On the other hand, the authors mentioned several metrics to evaluate the performance, but finally they based the conclusions only on accuracy. It should be notice that accuracy is not recommended when there is a high imbalance factor, like the authors recognized in line 208. Also, Figure 6 shows that more than 34,100 images were analyzed during testing, however, the authors already stated that 23,488 are the total number of images, which is inconsistent regarding the evaluation method. In 10-fold cross-validation, for each fold the test set should be composed by approximately 2,348 images. Data augmentation should be applied in such manner that augmented images only compute to find the prediction of the original images, e.g. let us say that test image X is augmented by a factor of 10, then the final prediction of X can be computed using a soft-voting strategy using the 11 images. It should be notice that in this manner the number of test values who computes the final result remains as 2,348.

Validity of the findings

The authors should support the Conclusions based on the evaluation of the methods using the same configuration. In this regard, the experimental study needs to be repeated in some phases in order to sustain the validity of the work.

Reviewer 2 ·

Basic reporting

There are some recommendations and mathematical improvements that I suggest in this paper:
- As a recommendation for a better reading of Section 2, main mathematical expressions and equations should be numbered.

- Equation at the end of line #150: The super-index "l" in the denominator must be "j", to match the index with the summation.

- Beginning of line #151: sigma(z^l) is the probability distribution, not exp(z^l).

- As a recommendation at the end of line #155, "after one-hot" should be substituted by "one-hot encoding".

- Line #156: the numbers of "H1,...,H8" must be subindexes.

- Equation in line #159: Summation indexes must be from k=1 to m.

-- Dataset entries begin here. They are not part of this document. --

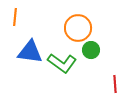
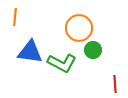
orange circle: moved 1 px right
green circle: moved 2 px right
green L-shape: rotated 8 degrees counterclockwise
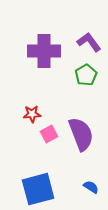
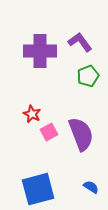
purple L-shape: moved 9 px left
purple cross: moved 4 px left
green pentagon: moved 2 px right, 1 px down; rotated 10 degrees clockwise
red star: rotated 30 degrees clockwise
pink square: moved 2 px up
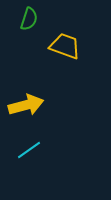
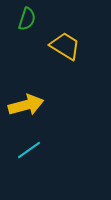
green semicircle: moved 2 px left
yellow trapezoid: rotated 12 degrees clockwise
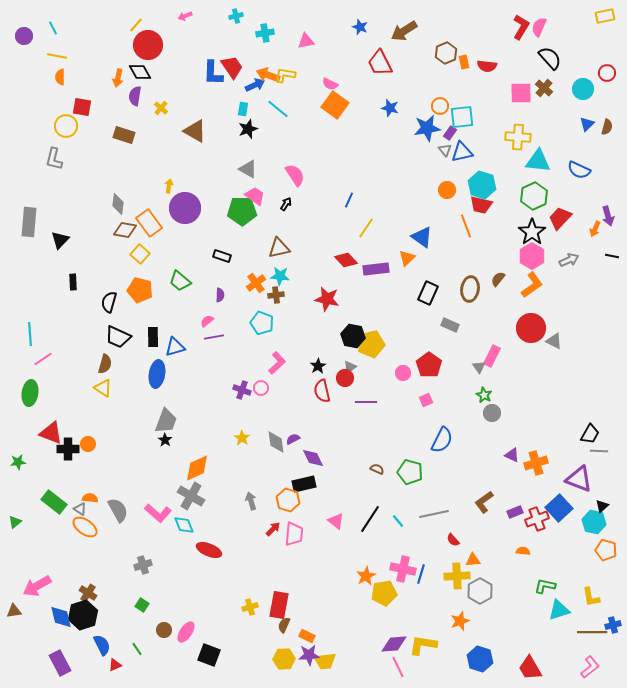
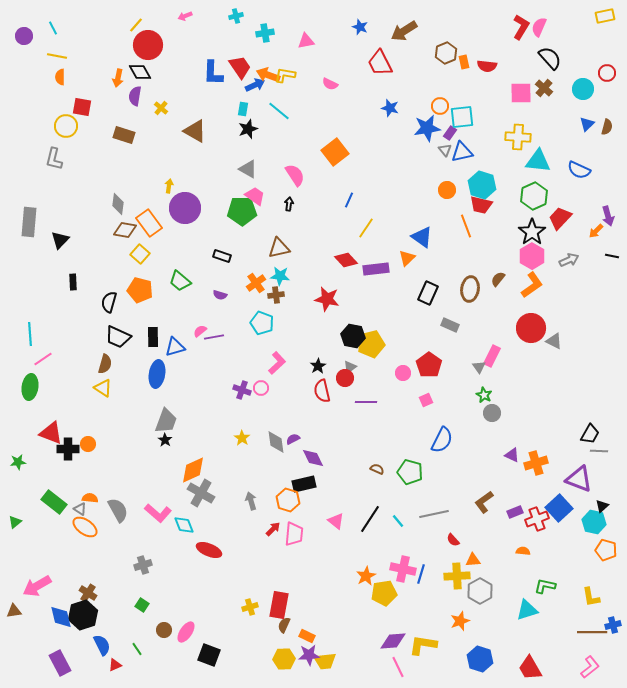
red trapezoid at (232, 67): moved 8 px right
orange square at (335, 105): moved 47 px down; rotated 16 degrees clockwise
cyan line at (278, 109): moved 1 px right, 2 px down
black arrow at (286, 204): moved 3 px right; rotated 24 degrees counterclockwise
orange arrow at (595, 229): moved 1 px right, 2 px down; rotated 21 degrees clockwise
purple semicircle at (220, 295): rotated 104 degrees clockwise
pink semicircle at (207, 321): moved 7 px left, 10 px down
green ellipse at (30, 393): moved 6 px up
orange diamond at (197, 468): moved 4 px left, 2 px down
gray cross at (191, 496): moved 10 px right, 3 px up
cyan triangle at (559, 610): moved 32 px left
purple diamond at (394, 644): moved 1 px left, 3 px up
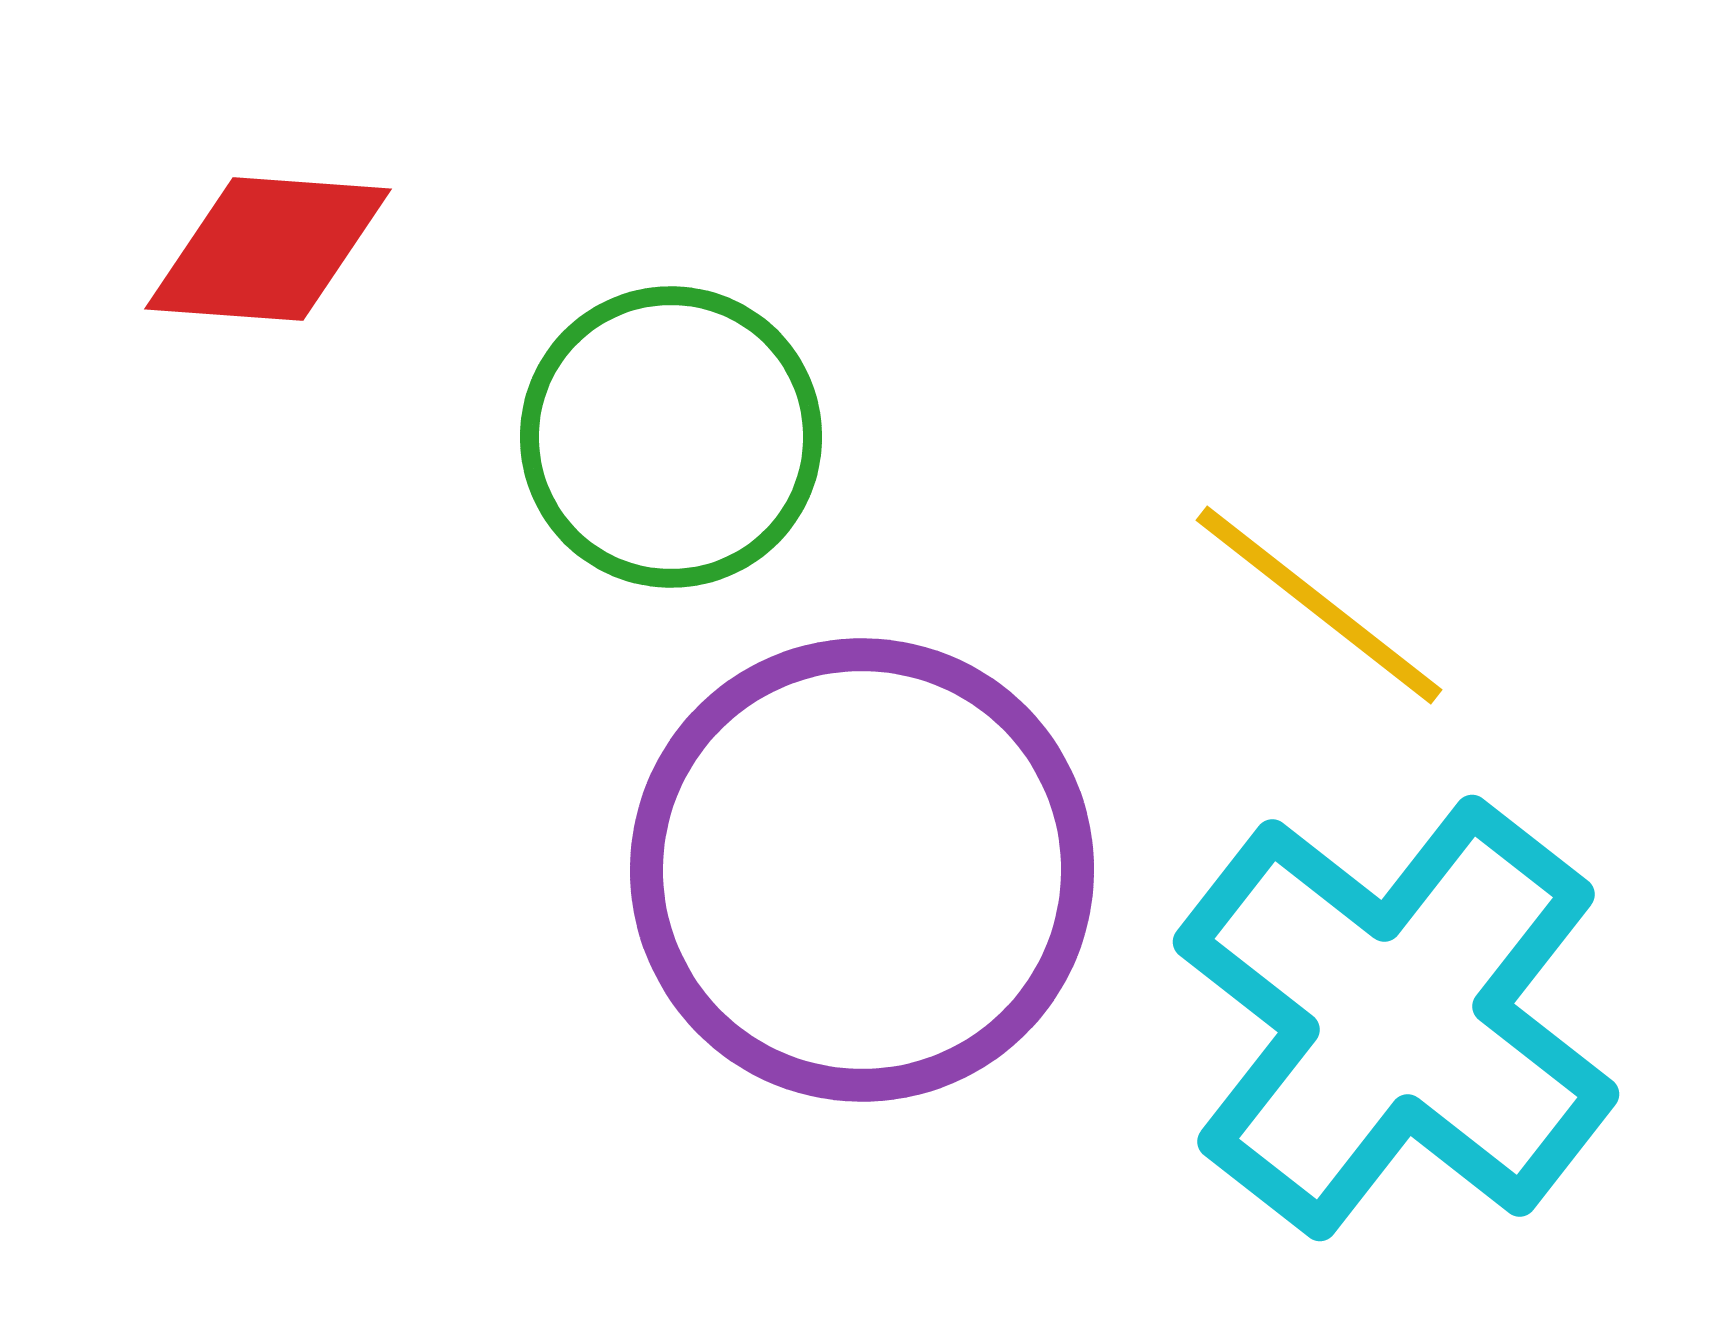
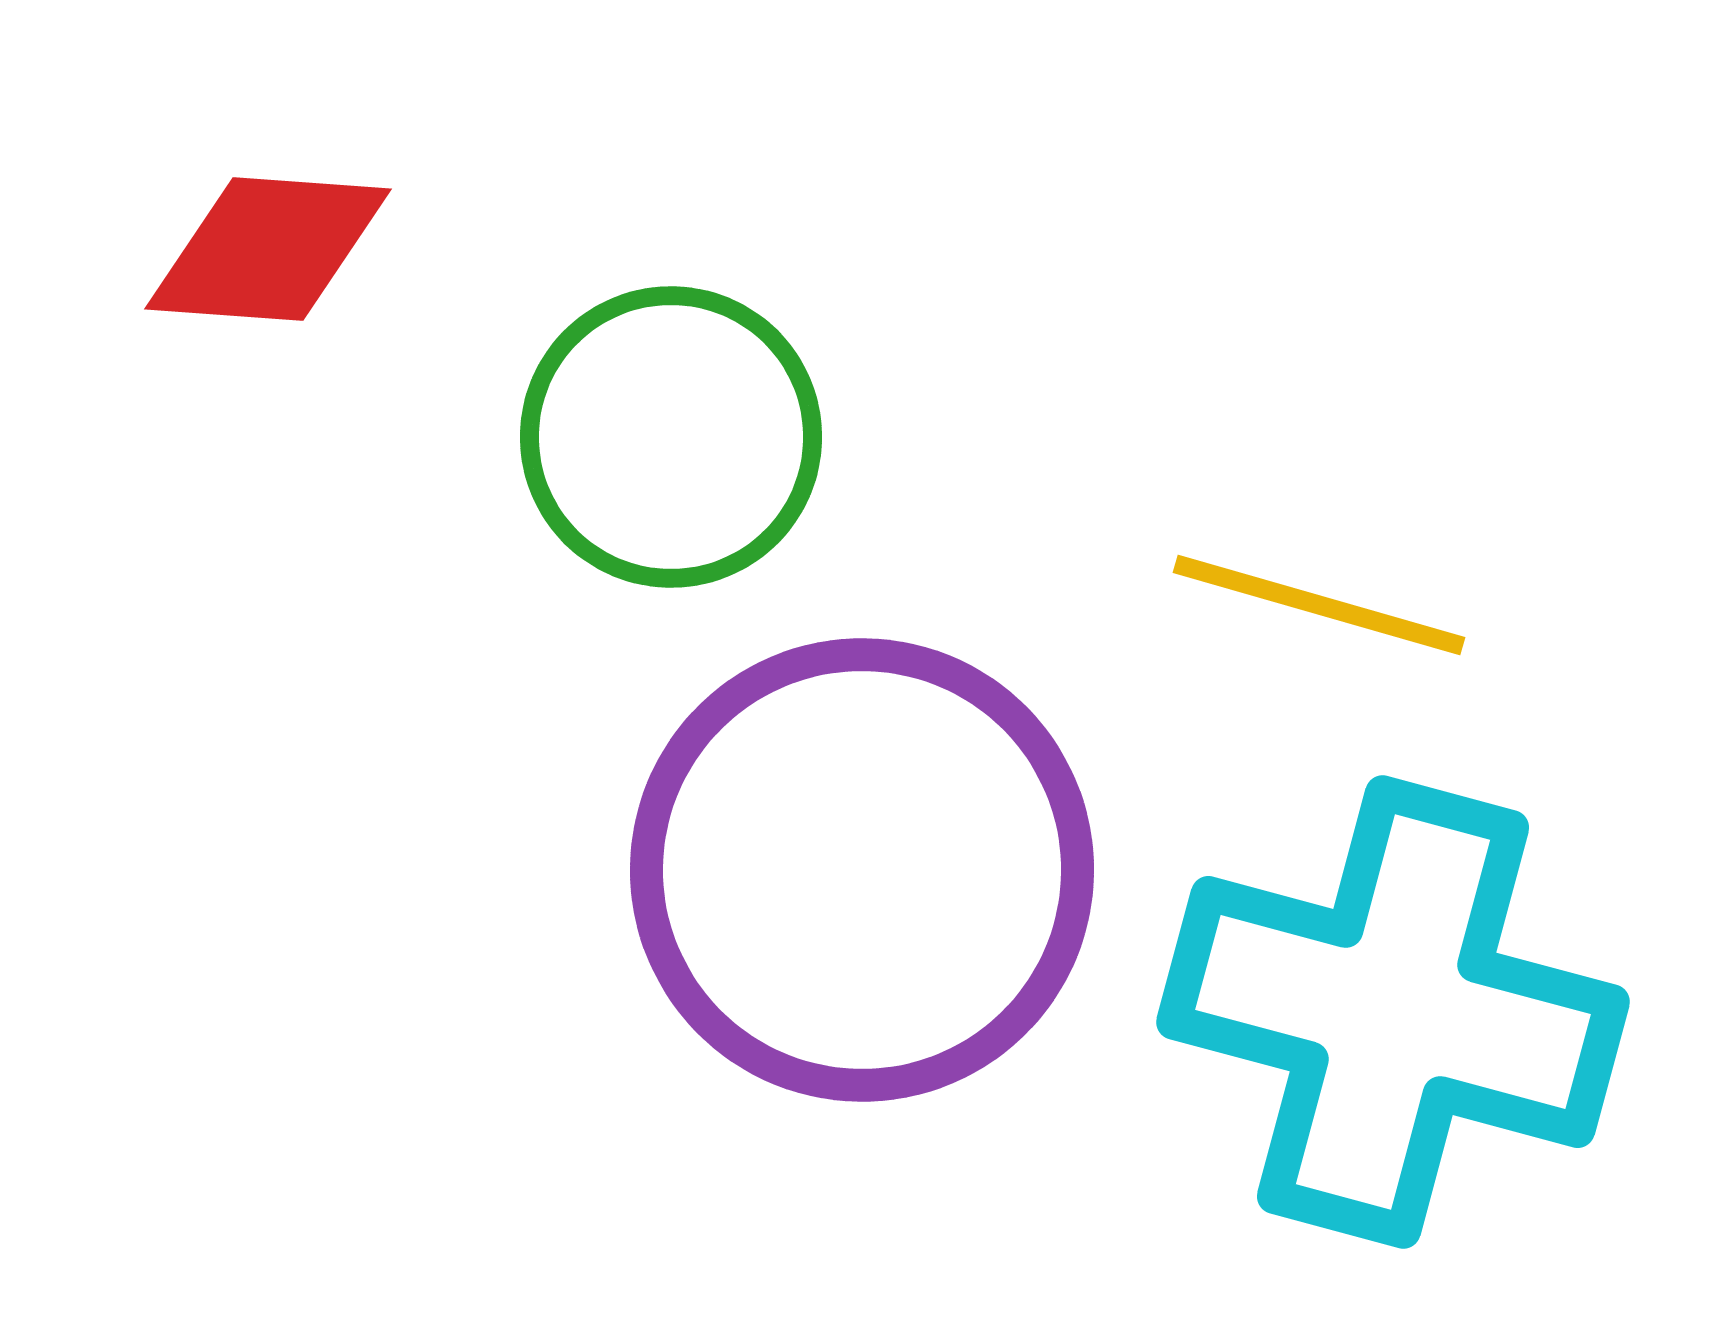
yellow line: rotated 22 degrees counterclockwise
cyan cross: moved 3 px left, 6 px up; rotated 23 degrees counterclockwise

- English language could be improved in the second part of line #159, "with these notations; the vector...etc". The current phrasing makes comprehension difficult.

- Lines #172 and 173: I suggest justify the selection of mini batches n=30. In fact, the recommendation of your reference [37] says that should be a number between 50 and 256.

- At the end of line #186: In the last equation, "theta" must be a subindex of "nabla".

Experimental design

no comment.

Validity of the findings

no comment.

Additional comments

no comment.

All text and materials provided via this peer-review history page are made available under a Creative Commons Attribution License, which permits unrestricted use, distribution, and reproduction in any medium, provided the original author and source are credited.